Klein stated that there are two types of override situations. One type is hardware override. Andover’s EMS provides a hardware override for each existing output point. The second type of override may be accomplished through software control which could have been programmed by District 214. There is also an on/off control which is technically not an override. An example of an on/off control is a toggle switch for a fume exhaust fan. An on/off control is something that is manually operated. For example, an exhaust fan with a toggle switch can be turned on when experiments are performed and turned off when experiments are completed. Klein stated that he could not be sure whether the EMS overrides the exhaust fan in room 207 of District 214 because it would depend upon the wiring and installation of the EMS, which was not performed by Andover.

Summary judgment should only be granted if the pleadings, depositions and the admissions on file, together with affidavits, if any, present no genuine issue as to any material fact, thereby entitling the moving party to judgment as a matter of law. (Ill. Rev. Stat. 1987, ch. 110, par. 2 — 1005.) The pleadings, depositions and affidavits must be construed strictly against the moving party and liberally in favor of the opponent. (Purtill v. Hess (1986), 111 Ill. 2d 229, 240, 489 N.E.2d 867, 871.) Summary judgment is a drastic means of disposing of litigation and should be granted only when the right of the moving party is clear and free from doubt. (Purtill, 111 Ill. 2d at 240, 489 N.E.2d at 871.) Therefore, such remedy must be cautiously granted so that a party’s right to trial is not usurped in the presence of material, conflicting evidentiary facts and inferences. Montes v. Hawkins (1984), 126 Ill. App. 3d 419, 466 N.E.2d 1271.

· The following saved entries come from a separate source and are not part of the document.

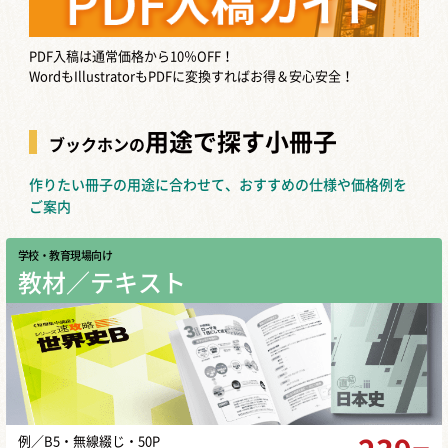
PDF入稿は通常価格から10％OFF！
WordもIllustratorもPDFに変換すればお得＆安心安全！
用途で探す小冊子
ブックホンの
作りたい冊子の用途に合わせて、おすすめの仕様や価格例を
ご案内
学校・教育現場向け
教材／テキスト
例／B5・無線綴じ・50P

A manufacturer is liable under the theory of strict tort liability if the plaintiff proves that his injuries resulted from a condition of the product, that the condition was an unreasonably dangerous one and that the condition existed at the time it left the manufacturer’s control. (Suvada v. White Motor Co. (1965), 32 Ill. 2d 612, 210 N.E.2d 182; Gasdiel v. Federal Press Co. (1979), 78 Ill. App. 3d 222, 396 N.E.2d 1241.) A product is unreasonably dangerous where it fails to perform in the manner reasonably expected in light of its nature and intended function (Dunham v. Vaughan & Bushnell Manufacturing Co. (1969), 42 Ill. 2d 339, 247 N.E.2d 401), and where the defect in the product subjects those exposed to it to an unreasonable risk of *985harm. (Hunt v. Blasius (1978), 74 Ill. 2d 203, 384 N.E.2d 368.) The question of what is unreasonably dangerous is ordinarily a question for the trier of fact. Nelson v. Hydraulic Press Manufacturing Co. (1980), 84 Ill. App. 3d 41, 404 N.E.2d 1013.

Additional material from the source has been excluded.